Call it an outstanding body of work, and the Missouri Sports Hall of Fame is proud to induct Staggs with the Class of 2017. For instance, Staggs has:

  • Led programs to 19 high school state championships. That includes 16 at Berkeley, which is now McCluer South Berkeley High School, and three in Colorado – one at Mountain View High School and two at Loveland High School.
  • Guided 58 high school state champion relay teams, 143 individual state champions and 28 All-Americans. Along the way, 101 Berkeley students earned college scholarships and several more in Colorado.
  • Coached a pair of NAIA national track and field championship teams in two seasons at Lindenwood University, where he also guided two other national runner-up teams, 64 All-Americans, 25 national champions and record-setters in the 4×100 men’s relay and the women’s 100 meter high hurdles.
  • Coached USTAF teams in the World Championships and Pan-American Games, with Olympian Justin Gatlin among the big names.

All of which came as a result of hard work from humble beginnings. Like most coaches, Staggs began at the bottom of the totem pole, but he modeled his career after successful Truman State coach Kenneth Gardner.

“He was fair, firm and consistent and treated the athletes like family,” Staggs said. “And when I told him I got the job at Berkeley, he said, ‘What do you know about track?’ I said, ‘I know I like it and I know I’ve got to learn.’”

Berkeley’s track and field program hadn’t won a track meet in seven years. In his first year, the program won several invitationals and the conference championship.

In time, the program earned a reputation as Relay U. In 1975, the men’s 4×400 meter relay owned the best Indoors time in the country. But at the state meet, one runner dropped the baton, likely costing the team a state title.

“It was devastating,” Staggs said. “It probably made me a better coach.
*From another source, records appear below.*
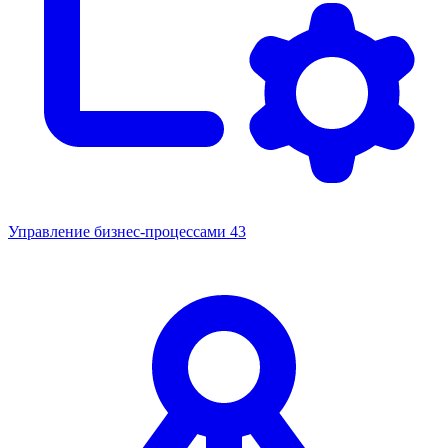
Управление бизнес-процессами
43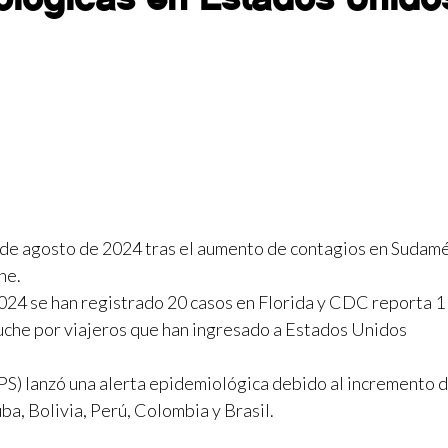
 de agosto de 2024 tras el aumento de contagios en Sudam
he.
2024 se han registrado 20 casos en Florida y CDC reporta 1
uche por viajeros que han ingresado a Estados Unidos
PS) lanzó una alerta epidemiológica debido al incremento 
a, Bolivia, Perú, Colombia y Brasil.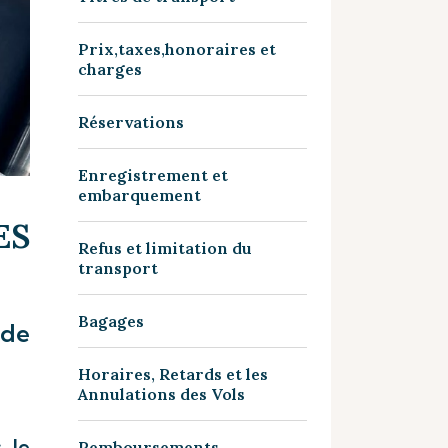
Prix,taxes,honoraires et
charges
Réservations
Enregistrement et
embarquement
S
Refus et limitation du
transport
Bagages
 de
Horaires, Retards et les
Annulations des Vols
 le
Remboursements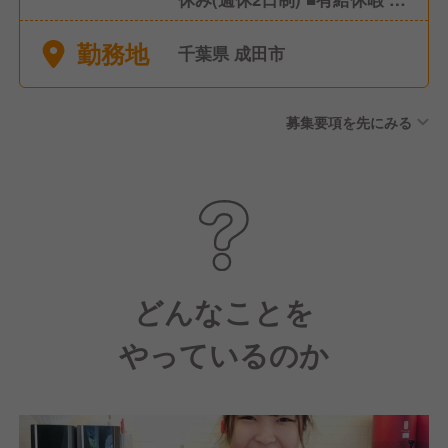
慶弔休暇 ■夏季休暇 ■冬季休
勤務地
暇 ■育休産休
千葉県 成田市
募集要項を先にみる
どんなことを
やっているのか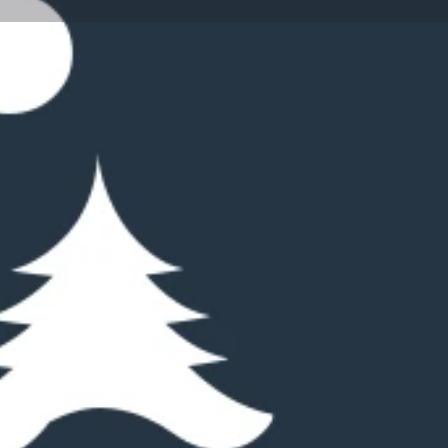
ide
+
−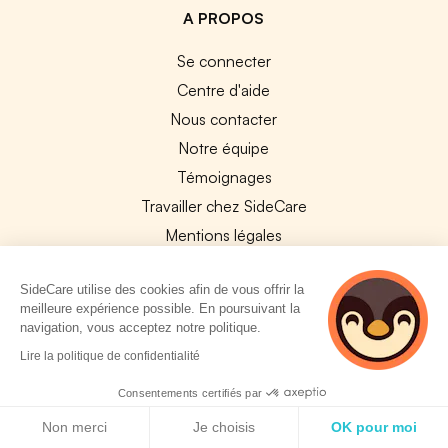
A PROPOS
Se connecter
Centre d'aide
Nous contacter
Notre équipe
Témoignages
Travailler chez SideCare
Mentions légales
CGU & RGPD
SideCare utilise des cookies afin de vous offrir la
Cookies
meilleure expérience possible. En poursuivant la
navigation, vous acceptez notre politique.
NOS APPS
3 personnes
Lire la politique de confidentialité
App Store
consultent
actuellement cette
Consentements certifiés par
Google Play
page
Politique de cookies
Non merci
Je choisis
OK pour moi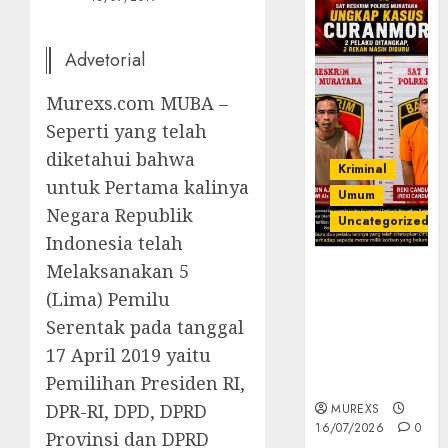
Advetorial
Murexs.com MUBA –
Seperti yang telah
diketahui bahwa
Kriminal
untuk Pertama kalinya
Umum
Negara Republik
Uncategorized
Indonesia telah
Melaksanakan 5
Kasatreskrim
Polres
(Lima) Pemilu
Muratara
Serentak pada tanggal
ungkap Dua
17 April 2019 yaitu
Pelaku
Pemilihan Presiden RI,
Curanmor
DPR-RI, DPD, DPRD
MUREXS
16/07/2026
0
Provinsi dan DPRD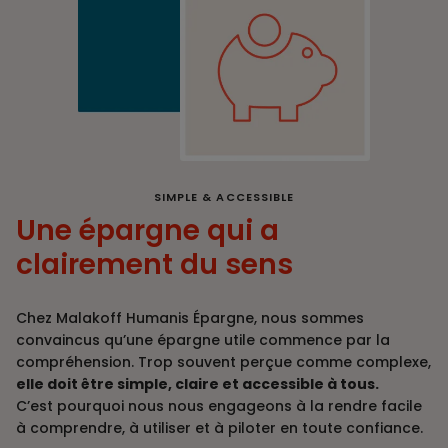
SIMPLE & ACCESSIBLE
Une épargne qui a
clairement du sens
Chez Malakoff Humanis Épargne, nous sommes
convaincus qu’une épargne utile commence par la
compréhension. Trop souvent perçue comme complexe,
elle doit être simple, claire et accessible à tous.
C’est pourquoi nous nous engageons à la rendre facile
à comprendre, à utiliser et à piloter en toute confiance.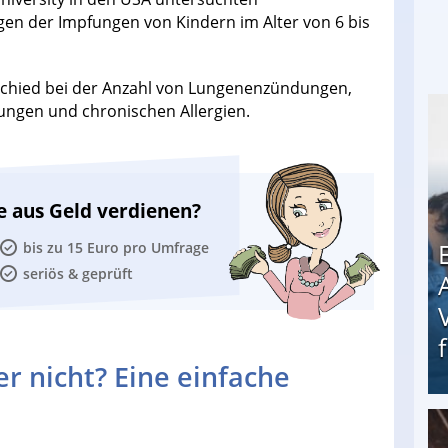
lgen der Impfungen von Kindern im Alter von 6 bis
erschied bei der Anzahl von Lungenenzündungen,
ngen und chronischen Allergien.
e aus Geld verdienen?
bis zu 15 Euro pro Umfrage
seriös & geprüft
r nicht? Eine einfache
Erschreckend: Asylbewerber treiben Vermieter (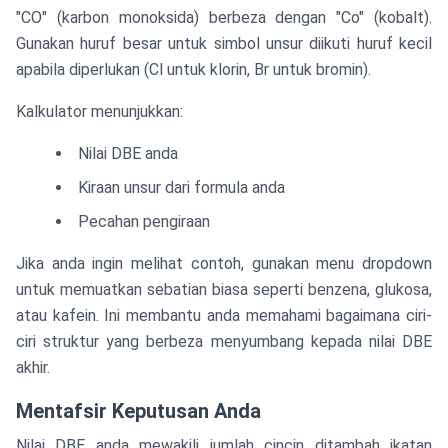
"CO" (karbon monoksida) berbeza dengan "Co" (kobalt).
Gunakan huruf besar untuk simbol unsur diikuti huruf kecil
apabila diperlukan (Cl untuk klorin, Br untuk bromin).
Kalkulator menunjukkan:
Nilai DBE anda
Kiraan unsur dari formula anda
Pecahan pengiraan
Jika anda ingin melihat contoh, gunakan menu dropdown
untuk memuatkan sebatian biasa seperti benzena, glukosa,
atau kafein. Ini membantu anda memahami bagaimana ciri-
ciri struktur yang berbeza menyumbang kepada nilai DBE
akhir.
Mentafsir Keputusan Anda
Nilai DBE anda mewakili jumlah cincin ditambah ikatan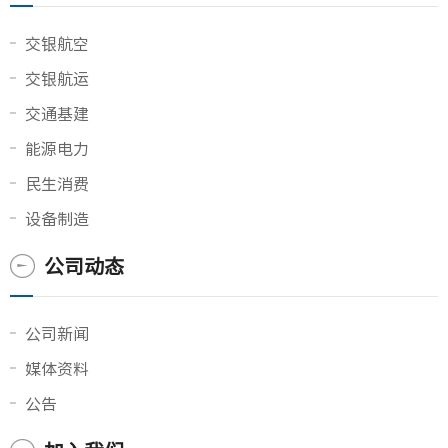
交银航空
交银航运
交通基建
能源电力
民生消费
设备制造
公司动态
公司新闻
媒体资料
公告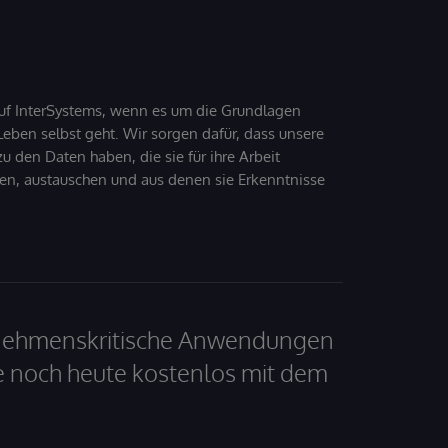
uf InterSystems, wenn es um die Grundlagen
ben selbst geht. Wir sorgen dafür, dass unsere
 den Daten haben, die sie für ihre Arbeit
den, austauschen und aus denen sie Erkenntnisse
ernehmenskritische Anwendungen
e noch heute kostenlos mit dem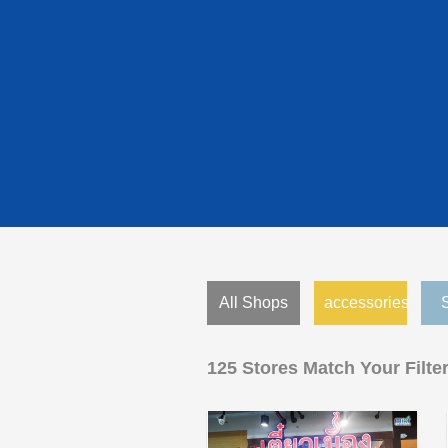
All Shops
accessories
125 Stores Match Your Filte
Success too early may not have made me realize all that went into it.”

Staggs stepped away the next season but returned in 1977 and didn’t leave until 2003. Eleven of his Berkeley state titles played out between 1982 and 1996.

Berkeley likely would have won more state titles had Staggs gone soft on his team rules. A couple of years, disciplinary decisions left either the men’s or women’s teams short of competitors at the state meet. In fact in his first season, he cut two of the team’s best athletes.

Along the way, he developed a team concept in a sport built on individual events. Some years, he’d cut up basketballs to make it a point that it was track season. Stop watches and tape measures determined varsity slots. He also emphasized that athletes best understand they had only one chance in their event because there were no benches, halftimes, huddles or timeouts.

Call it tough love by Staggs, the 1996 National Coach of the Year by the National High School Athletic Coaches Association, the 2003 National Coach of the Year by the National High School Federation and a 19-time Missouri High School Track Coach of the Year.

“I hated it when coaches would say, ‘I won this many titles,’” Staggs said. “I didn’t run a step. My athletes competed well and made me look good.”

Staggs was head men’s coach of the 2001 Pan-American Junior Championships, the 2001 UK Junior Tour and was an assistant men’s coach in the 1996 and 2008 World Junior Championships, 2010 World Indoor Championships, plus 2011 and 2015 Pan-American Games.

At the 2012 London Olympics, 35 U.S. athletes had been coached by Staggs at some point. That included Mike Rodgers, a five-time state champ at Berkeley and 11-time NAIA champion.

“I tried to teach life lessons, not just how to run fast,” said Staggs, father to Shayna and Shelby. “And I thank my wife, Rhonda, for raising our family while I was raising other men and women track athletes.”